TASK DIRECTIONS —
Return the data below unchanged, without images.

[DATA LISTING — start]

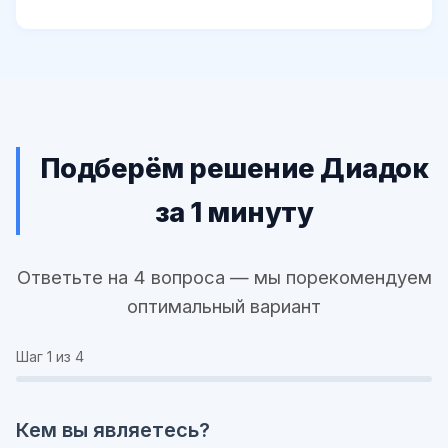
Подберём решение Диадок
за 1 минуту
Ответьте на 4 вопроса — мы порекомендуем
оптимальный вариант
Шаг
1
из 4
Кем вы являетесь?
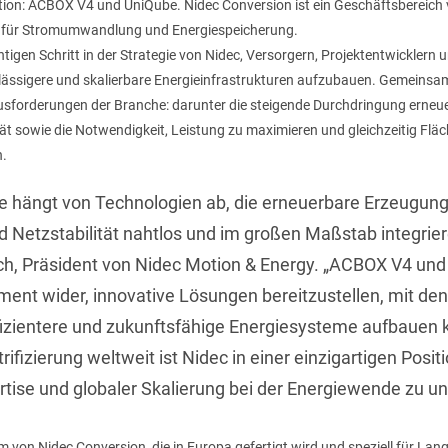
ion: ACBOX V4 und UniQube. Nidec Conversion ist ein Geschäftsbereich
n für Stromumwandlung und Energiespeicherung.
htigen Schritt in der Strategie von Nidec, Versorgern, Projektentwicklern
verlässigere und skalierbare Energieinfrastrukturen aufzubauen. Gemeinsa
usforderungen der Branche: darunter die steigende Durchdringung erneue
ät sowie die Notwendigkeit, Leistung zu maximieren und gleichzeitig Fl
n.
ie hängt von Technologien ab, die erneuerbare Erzeugung
 Netzstabilität nahtlos und im großen Maßstab integrie
ch, Präsident von Nidec Motion & Energy. „ACBOX V4 un
ent wider, innovative Lösungen bereitzustellen, mit de
ffizientere und zukunftsfähige Energiesysteme aufbauen 
fizierung weltweit ist Nidec in einer einzigartigen Posit
rtise und globaler Skalierung bei der Energiewende zu un
m von Nidec Conversion, die in Europa gefertigt wird und speziell für La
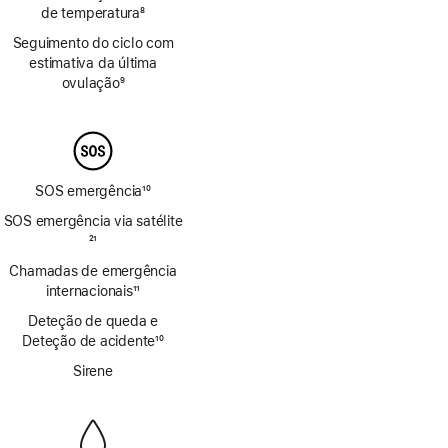
de temperatura
8
Nota
Seguimento do ciclo com
de
estimativa da última
rodapé
ovulação
9
Nota
de
rodapé
SOS emergência
10
Nota
SOS emergência via satélite
de
Nota
21
rodapé
de
Chamadas de emergência
rodapé
internacionais
11
Nota
Deteção de queda e
de
Deteção de acidente
10
rodapé
Nota
Sirene
de
rodapé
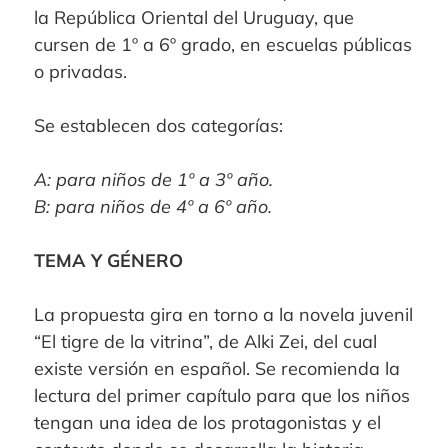
la República Oriental del Uruguay, que
cursen de 1º a 6º grado, en escuelas públicas
o privadas.
Se establecen dos categorías:
A: para niños de 1º a 3º año.
B: para niños de 4º a 6º año.
TEMA Y GÉNERO
La propuesta gira en torno a la novela juvenil
“El tigre de la vitrina”, de Alki Zei, del cual
existe versión en español. Se recomienda la
lectura del primer capítulo para que los niños
tengan una idea de los protagonistas y el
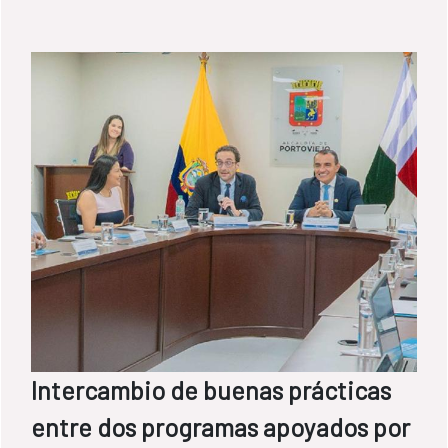
Intercambio de buenas prácticas
entre dos programas apoyados por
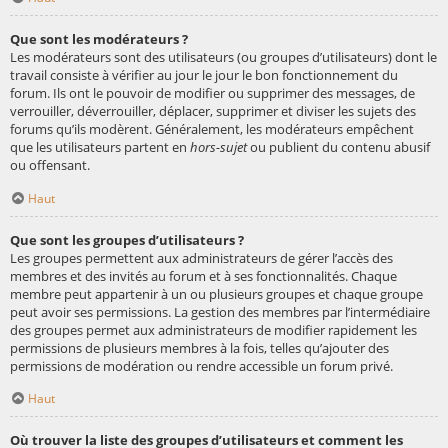
Que sont les modérateurs ?
Les modérateurs sont des utilisateurs (ou groupes d’utilisateurs) dont le
travail consiste à vérifier au jour le jour le bon fonctionnement du
forum. Ils ont le pouvoir de modifier ou supprimer des messages, de
verrouiller, déverrouiller, déplacer, supprimer et diviser les sujets des
forums qu’ils modèrent. Généralement, les modérateurs empêchent
que les utilisateurs partent en
hors-sujet
ou publient du contenu abusif
ou offensant.
Haut
Que sont les groupes d’utilisateurs ?
Les groupes permettent aux administrateurs de gérer l’accès des
membres et des invités au forum et à ses fonctionnalités. Chaque
membre peut appartenir à un ou plusieurs groupes et chaque groupe
peut avoir ses permissions. La gestion des membres par l’intermédiaire
des groupes permet aux administrateurs de modifier rapidement les
permissions de plusieurs membres à la fois, telles qu’ajouter des
permissions de modération ou rendre accessible un forum privé.
Haut
Où trouver la liste des groupes d’utilisateurs et comment les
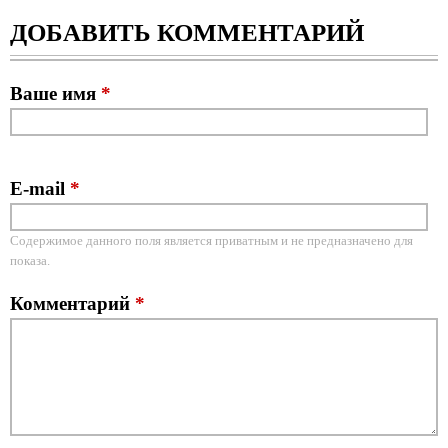
ДОБАВИТЬ КОММЕНТАРИЙ
Ваше имя
*
E-mail
*
Содержимое данного поля является приватным и не предназначено для
показа.
Комментарий
*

[DATA LISTING — finish]

EXERCISE ANSWER —
Подберём решение Диадок
за 1 минуту
Ответьте на 4 вопроса — мы порекомендуем
оптимальный вариант
Шаг
1
из 4
Кем вы являетесь?
ion: ACBOX V4 und UniQube. Nidec Conversion ist ein Geschäftsbereich
n für Stromumwandlung und Energiespeicherung.
htigen Schritt in der Strategie von Nidec, Versorgern, Projektentwicklern
verlässigere und skalierbare Energieinfrastrukturen aufzubauen. Gemeinsa
usforderungen der Branche: darunter die steigende Durchdringung erneue
ät sowie die Notwendigkeit, Leistung zu maximieren und gleichzeitig Fl
n.
ie hängt von Technologien ab, die erneuerbare Erzeugung
 Netzstabilität nahtlos und im großen Maßstab integrie
ch, Präsident von Nidec Motion & Energy. „ACBOX V4 un
ent wider, innovative Lösungen bereitzustellen, mit de
ffizientere und zukunftsfähige Energiesysteme aufbauen 
fizierung weltweit ist Nidec in einer einzigartigen Posit
rtise und globaler Skalierung bei der Energiewende zu un
m von Nidec Conversion, die in Europa gefertigt wird und speziell für La
de temperatura
8
Nota
Seguimento do ciclo com
de
estimativa da última
rodapé
ovulação
9
Nota
de
rodapé
SOS emergência
10
Nota
SOS emergência via satélite
de
Nota
21
rodapé
de
Chamadas de emergência
rodapé
internacionais
11
Nota
Deteção de queda e
de
Deteção de acidente
10
rodapé
Nota
Sirene
de
rodapé
la República Oriental del Uruguay, que
cursen de 1º a 6º grado, en escuelas públicas
o privadas.
Se establecen dos categorías:
A: para niños de 1º a 3º año.
B: para niños de 4º a 6º año.
TEMA Y GÉNERO
La propuesta gira en torno a la novela juvenil
“El tigre de la vitrina”, de Alki Zei, del cual
existe versión en español. Se recomienda la
lectura del primer capítulo para que los niños
tengan una idea de los protagonistas y el
Intercambio de buenas prácticas
entre dos programas apoyados por
Que sont les modérateurs ?
Les modérateurs sont des utilisateurs (ou groupes d’utilisateurs) dont le
travail consiste à vérifier au jour le jour le bon fonctionnement du
forum. Ils ont le pouvoir de modifier ou supprimer des messages, de
verrouiller, déverrouiller, déplacer, supprimer et diviser les sujets des
forums qu’ils modèrent. Généralement, les modérateurs empêchent
que les utilisateurs partent en
hors-sujet
ou publient du contenu abusif
ou offensant.
Haut
Que sont les groupes d’utilisateurs ?
Les groupes permettent aux administrateurs de gérer l’accès des
membres et des invités au forum et à ses fonctionnalités. Chaque
membre peut appartenir à un ou plusieurs groupes et chaque groupe
peut avoir ses permissions. La gestion des membres par l’intermédiaire
des groupes permet aux administrateurs de modifier rapidement les
permissions de plusieurs membres à la fois, telles qu’ajouter des
permissions de modération ou rendre accessible un forum privé.
Haut
Où trouver la liste des groupes d’utilisateurs et comment les
ДОБАВИТЬ КОММЕНТАРИЙ
Ваше имя
*
E-mail
*
Содержимое данного поля является приватным и не предназначено для
показа.
Комментарий
*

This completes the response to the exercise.